Real-time Meetup.com data crunching using Azure Stream Analytics

Azure Stream Analytics provides a really straightforward way to process a lot of data continuously using what is basically a limited SQL syntax with some extra stuff added for handling the time aspects of processing data continuously.

It's intended for processing millions of messages per second to derive insights from your data in near real-time. The idea is to provide you with tools to process the vast amounts of data that is becoming increasingly common due to the Internet of Things, connected devices etc.

In this post I will illustrate how you can set up an analysis pipeline and start crunching some data using Stream Analytics.

What we will do is go grab some live RSVP data from Meetup.com, crunch it using Stream Analytics, and feed it to a dashboard to create a near real time leaderboard of the most RSVPed groups at the moment.

Meetup meets Stream Analytics

If you want to skip the details and just see the result, go ahead and take a look at the dashboard now. This is a proof of concept, so there is no guarantee that the dashboard will be working at all times :)

A quick introduction

Let's start by taking a look at the basics first. Processing using Stream Analytics can be described as a three step process.

  • Data input
  • The query that does the actual data crunching
  • Data output

Stream Analytics Azure Dashboard

Data input

Stream Analytics jobs receive data from EventHubs (you can also use Blob storage for static reference data, but that is not relevant for this post). Data posted to the EventHubs you have specified as inputs for the job will be picked up and processed.

You have a choice of different data formats. In this case I have chosen JSON.

Query

You write a query for your job directly in the Azure management portal. The query is a subset of SQL and rather than referencing tables, you reference the inputs you have provided.

Data output

You specify outputs that your query will write to whenever it produces new data. You have several options.

  • Database
  • Blob storage
  • EventHub

Databases are great for providing the results as working data for your applications, while blobs are more suitable for archiving. EventHubs, which we will use in this case, is a good choice if you want to continue working on your data after processing.

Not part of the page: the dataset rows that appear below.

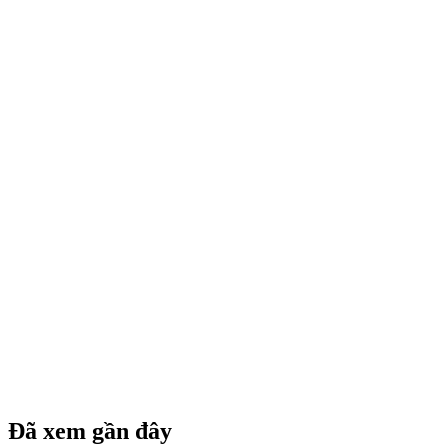
Đã xem gần đây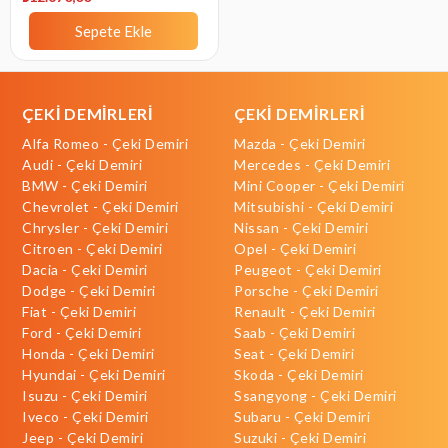
Sepete Ekle
ÇEKİ DEMİRLERİ
ÇEKİ DEMİRLERİ
Alfa Romeo - Çeki Demiri
Mazda - Çeki Demiri
Audi - Çeki Demiri
Mercedes - Çeki Demiri
BMW - Çeki Demiri
Mini Cooper - Çeki Demiri
Chevrolet - Çeki Demiri
Mitsubishi - Çeki Demiri
Chrysler - Çeki Demiri
Nissan - Çeki Demiri
Citroen - Çeki Demiri
Opel - Çeki Demiri
Dacia - Çeki Demiri
Peugeot - Çeki Demiri
Dodge - Çeki Demiri
Porsche - Çeki Demiri
Fiat - Çeki Demiri
Renault - Çeki Demiri
Ford - Çeki Demiri
Saab - Çeki Demiri
Honda - Çeki Demiri
Seat - Çeki Demiri
Hyundai - Çeki Demiri
Skoda - Çeki Demiri
Isuzu - Çeki Demiri
Ssangyong - Çeki Demiri
Iveco - Çeki Demiri
Subaru - Çeki Demiri
Jeep - Çeki Demiri
Suzuki - Çeki Demiri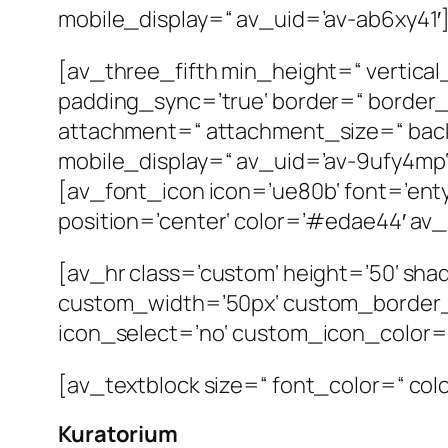
mobile_display=“ av_uid=’av-ab6xy41′
[av_three_fifth min_height=“ vertical
padding_sync=’true‘ border=“ border_
attachment=“ attachment_size=“ back
mobile_display=“ av_uid=’av-9ufy4mp‘
[av_font_icon icon=’ue80b‘ font=’entyp
position=’center‘ color=’#edae44′ a
[av_hr class=’custom‘ height=’50‘ sh
custom_width=’50px‘ custom_border
icon_select=’no‘ custom_icon_color=“ 
[av_textblock size=“ font_color=“ col
Kuratorium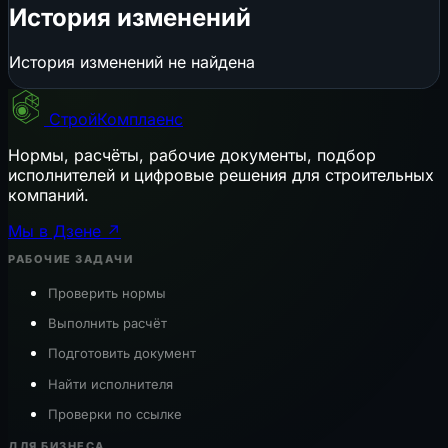
История изменений
История изменений не найдена
СтройКомплаенс
Нормы, расчёты, рабочие документы, подбор
исполнителей и цифровые решения для строительных
компаний.
Мы в Дзене ↗
РАБОЧИЕ ЗАДАЧИ
Проверить нормы
Выполнить расчёт
Подготовить документ
Найти исполнителя
Проверки по ссылке
ДЛЯ БИЗНЕСА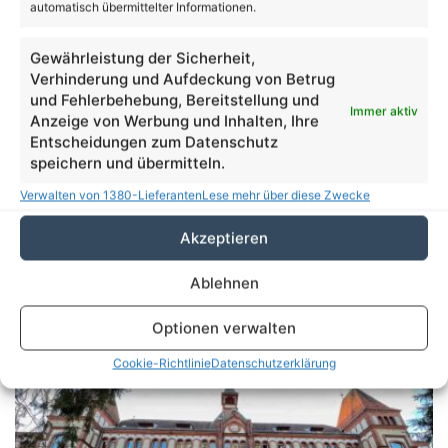
automatisch übermittelter Informationen.
Gewährleistung der Sicherheit,
Verhinderung und Aufdeckung von Betrug
und Fehlerbehebung, Bereitstellung und
Immer aktiv
Anzeige von Werbung und Inhalten, Ihre
Entscheidungen zum Datenschutz
speichern und übermitteln.
Verwalten von 1380-Lieferanten
Lese mehr über diese Zwecke
Akzeptieren
Ablehnen
Ehrenamtliche für Projekt der Nachbarschaftshilfe
gesucht - Agentur Ehrenamt
Optionen verwalten
Cookie-Richtlinie
Datenschutzerklärung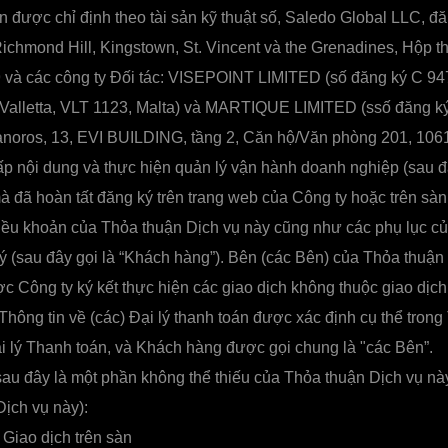
n được chỉ định theo tài sản kỹ thuật số, Saledo Global LLC, đă
chmond Hill, Kingstown, St. Vincent và the Grenadines, Hộp t
 và các công ty Đối tác: VISEPOINT LIMITED (số đăng ký C 947
, Valletta, VLT 1123, Malta) và MARTIQUE LIMITED (ssố đăng k
anoros, 13, EVI BUILDING, tầng 2, Căn hộ/Văn phòng 201, 106
ấp nội dung và thực hiện quản lý vận hành doanh nghiệp (sau đ
mà đã hoàn tất đăng ký trên trang web của Công ty hoặc trên sàn
iều khoản của Thỏa thuận Dịch vụ này cũng như các phụ lục củ
ý (sau đây gọi là “Khách hàng”). Bên (các Bên) của Thỏa thuận 
ợc Công ty ký kết thực hiện các giao dịch không thuộc giao dịch
Thông tin về (các) Đại lý thanh toán được xác định cụ thể trong
ại lý Thanh toán, và Khách hàng được gọi chung là "các Bên”.
 sau đây là một phần không thể thiếu của Thỏa thuận Dịch vụ nà
ịch vụ này):
Giao dịch trên sàn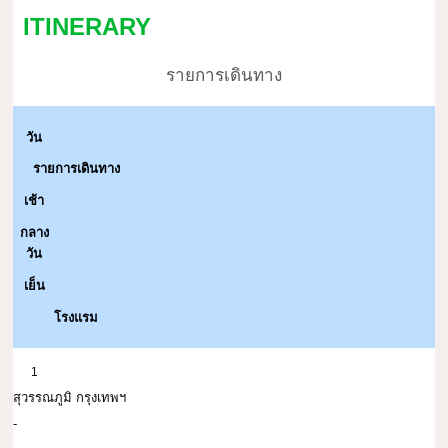
ITINERARY
รายการเดินทาง
วัน
รายการเดินทาง
เช้า
กลาง
วัน
เย็น
โรงแรม
1
สุวรรณภูมิ กรุงเทพฯ
-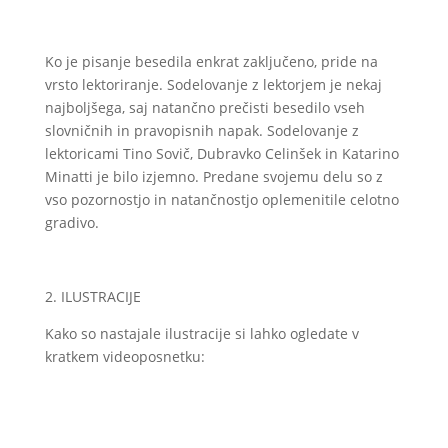
Ko je pisanje besedila enkrat zaključeno, pride na
vrsto lektoriranje. Sodelovanje z lektorjem je nekaj
najboljšega, saj natančno prečisti besedilo vseh
slovničnih in pravopisnih napak. Sodelovanje z
lektoricami Tino Sovič, Dubravko Celinšek in Katarino
Minatti je bilo izjemno. Predane svojemu delu so z
vso pozornostjo in natančnostjo oplemenitile celotno
gradivo.
2. ILUSTRACIJE
Kako so nastajale ilustracije si lahko ogledate v
kratkem videoposnetku:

By outputting to an EventHub, the data could become input for another Stream Analytics job, and allow you to build a more sophisticated analytics pipeline.

More background info

If you want to read up on Stream Analytics I suggest you take a look at these resources.

You should also visit Preview features to sign up for the preview to get access. You should get access immediately.

Let's get this thing running

I chose Meetup.com as the subject because they are kind enough to provide us with a real live stream of events running through their system. The data we have access to is RSVPs delivered by websocket, it's not exactly "millions of events" per second, but it's plenty to play around with Stream Analytics.

Take a look at the Meetup RSVP ticker to get an idea of the data we are working with.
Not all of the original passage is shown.